Crazy Tennis Parent Syndrome

I didn’t do it. So you’re going to do it for me.

Said the crazy tennis parent to their child. 


Crazy Tennis Parent Syndrome is real and affects at least 1 in every 5 parents of above average tennis players. 

The illness, which has no known cure, tends to emerge most noticeably in parents when children reach the ages of around nine-to-ten years old. 


It manifests itself in consistent and belligerent verbal abuse whilst spectating the tennis matches of their young children. Arguing with prepubescent children over line calls is also quite common. 


In extreme cases, sufferers of Crazy Tennis Parent Syndrome make exorbitant investments in the careers of their below-average juvenile children, into overpaid private coaches and international tennis camps. 

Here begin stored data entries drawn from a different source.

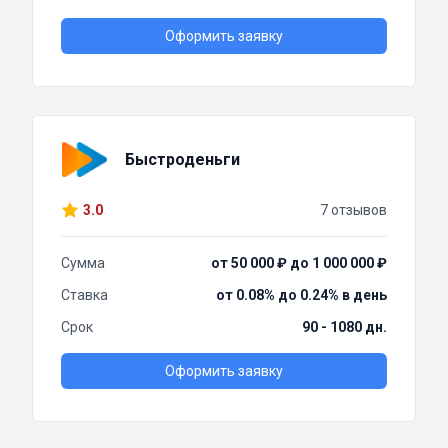
Оформить заявку
Быстроденьги
3.0
7 отзывов
Сумма
от 50 000 ₽ до 1 000 000 ₽
Ставка
от 0.08% до 0.24% в день
Срок
90 - 1080 дн.
Оформить заявку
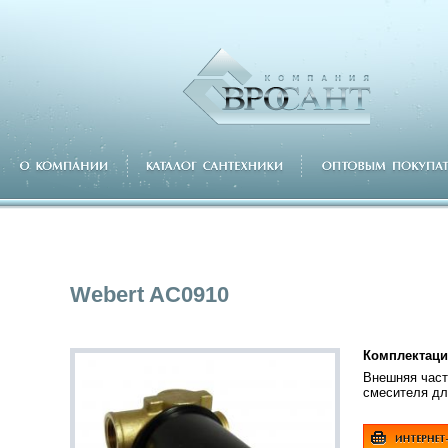
Webert AC0910
Комплектаци
Внешняя част
смесителя д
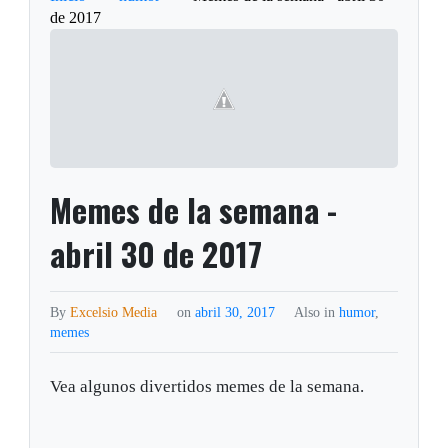
de 2017
Memes de la semana -
abril 30 de 2017
By
Excelsio Media
on
abril 30, 2017
Also in
humor
,
memes
Vea algunos divertidos memes de la semana.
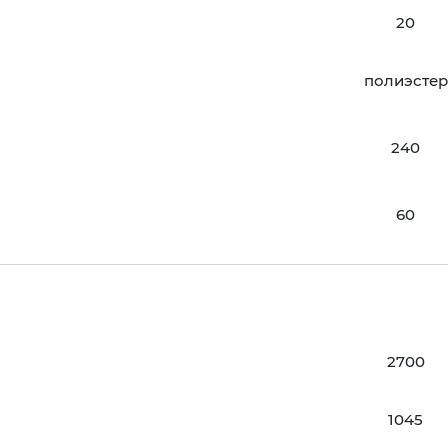
20
полиэстер
240
60
2700
1045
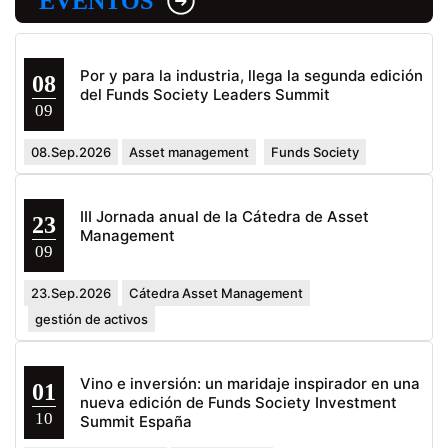
EVENTOS
Por y para la industria, llega la segunda edición
08
del Funds Society Leaders Summit
09
08.Sep.2026
Asset management
Funds Society
III Jornada anual de la Cátedra de Asset
23
Management
09
23.Sep.2026
Cátedra Asset Management
gestión de activos
Vino e inversión: un maridaje inspirador en una
01
nueva edición de Funds Society Investment
10
Summit España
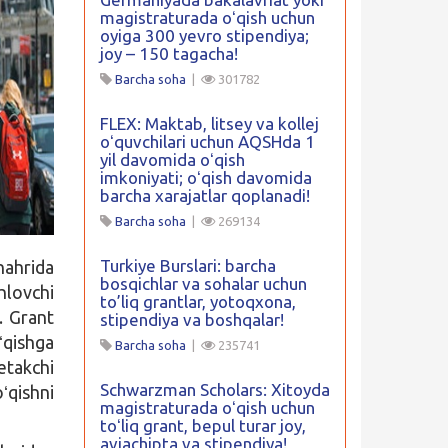
magistraturada oʻqish uchun
oyiga 300 yevro stipendiya;
joy – 150 tagacha!
Barcha soha
|
301782
FLEX: Maktab, litsey va kollej
oʻquvchilari uchun AQSHda 1
yil davomida oʻqish
imkoniyati; oʻqish davomida
barcha xarajatlar qoplanadi!
Barcha soha
|
269134
Turkiye Burslari: barcha
ahrida
bosqichlar va sohalar uchun
hlovchi
to’liq grantlar, yotoqxona,
i. Grant
stipendiya va boshqalar!
ʻqishga
Barcha soha
|
235741
etakchi
Schwarzman Scholars: Xitoyda
ʻqishni
magistraturada oʻqish uchun
toʻliq grant, bepul turar joy,
aviachipta va stipendiya!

“My son will grow up to be the next Andre Agassi” said Craig Dawson, a fifty-three year old from Sydney’s North Shore who claims to have ranked in the ATP men’s top 500 back in the day. 

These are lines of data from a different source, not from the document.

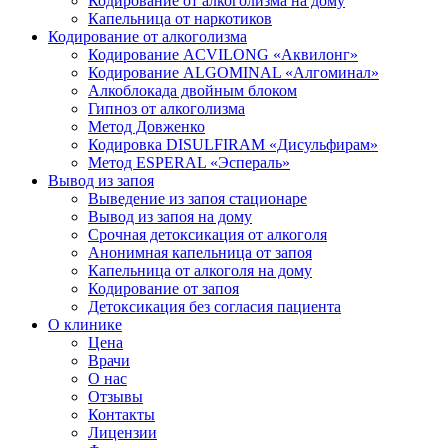
Кодирование от алкоголизма на дому
Капельница от наркотиков
Кодирование от алкоголизма
Кодирование ACVILONG «Аквилонг»
Кодирование ALGOMINAL «Алгоминал»
Алкоблокада двойным блоком
Гипноз от алкоголизма
Метод Довженко
Кодировка DISULFIRAM «Дисульфирам»
Метод ESPERAL «Эспераль»
Вывод из запоя
Выведение из запоя стационаре
Вывод из запоя на дому
Срочная детоксикация от алкоголя
Анонимная капельница от запоя
Капельница от алкоголя на дому
Кодирование от запоя
Детоксикация без согласия пациента
О клинике
Цена
Врачи
О нас
Отзывы
Контакты
Лицензии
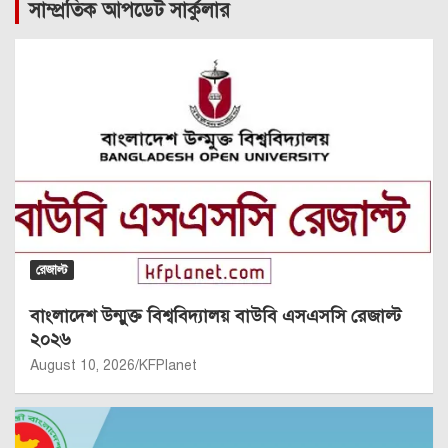
সাম্প্রতিক আপডেট সার্কুলার
রেজাল্ট
বাংলাদেশ উন্মুক্ত বিশ্ববিদ্যালয় বাউবি এসএসসি রেজাল্ট
২০২৬
August 10, 2026
KFPlanet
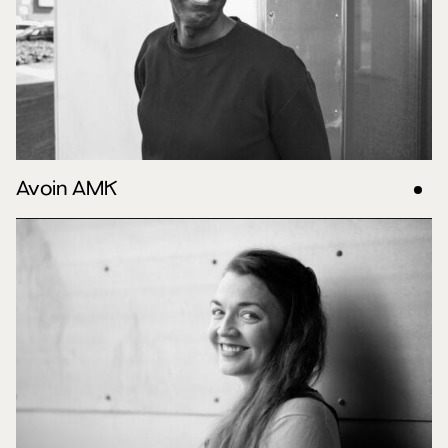
Avoin AMK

His son, ‘Andre-Agassi Dawson’ is seven years old, and hates tennis. Andre is recovering from major back surgery due to a crippling case of scoliosis, which is suspected to be a factor in his distaste for the socially isolating and poorly remunerating sport. 

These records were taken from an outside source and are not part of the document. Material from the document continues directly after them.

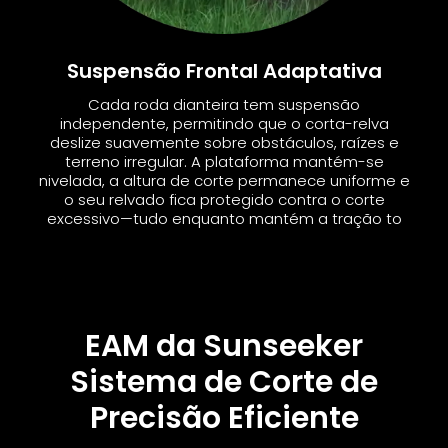
Suspensão Frontal Adaptativa
Cada roda dianteira tem suspensão
independente, permitindo que o corta-relva
deslize suavemente sobre obstáculos, raízes e
terreno irregular. A plataforma mantém-se
nivelada, a altura de corte permanece uniforme e
o seu relvado fica protegido contra o corte
excessivo—tudo enquanto mantém a tração to
EAM da Sunseeker
Sistema de Corte de
Precisão Eficiente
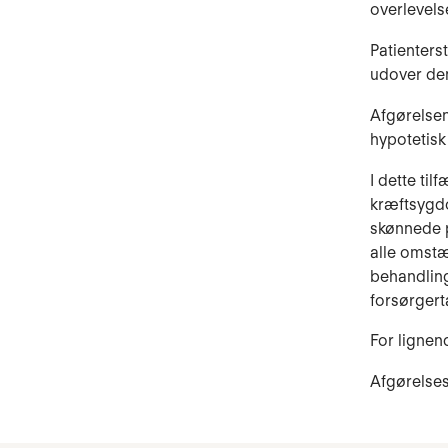
overlevel
Patienters
udover den
Afgørelsen
hypotetisk
I dette til
kræftsygd
skønnede p
alle omstæ
behandling
forsørgert
For lignen
Afgørelses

“He doesn’t know what’s best for him” said Dawson, chest puffed out in defiance, “I do”. 


People like Craig are incredibly at-risk of Crazy Tennis Parent Syndrome when they are has-been’s or underperformed in their own failed tennis careers. 


Another cluster of cases is linked solely to financial incentives – with low-earning parents who hope to prosper financially off their children’s future success – much alike a horse breeder. 


“Little Andre’s going to be a real money-churner” Dawson says, at a break in one of his son’s games after reducing one of his son’s seven-year-old opponents to tears from behind the fence “and will be a big help paying off the mortgage”. 


The Cure

Whilst there is no known cure, doctors are encouraging sufferers of CTP Syndrome to do what is called “Mirror Therapy”. 


“Parents are encouraged to find a suitable body-length mirror and take a long, hard look at themselves” said Dr. Wehbe, Head Researcher from the Hound Dogs’ Institute of Curious Social Diseases. 


“Whilst this is not a panacea, this has been found to reduce symptoms by up to 50%”


“This is important as CTP Syndrome is hereditary”. 


The Hound Dogs Institute of Curious Social Diseases encourages sufferers of Crazy Tennis Parent Syndrome to quote ‘get their own life’, ‘stop living in the past’ and ‘let their children develop into their own person’.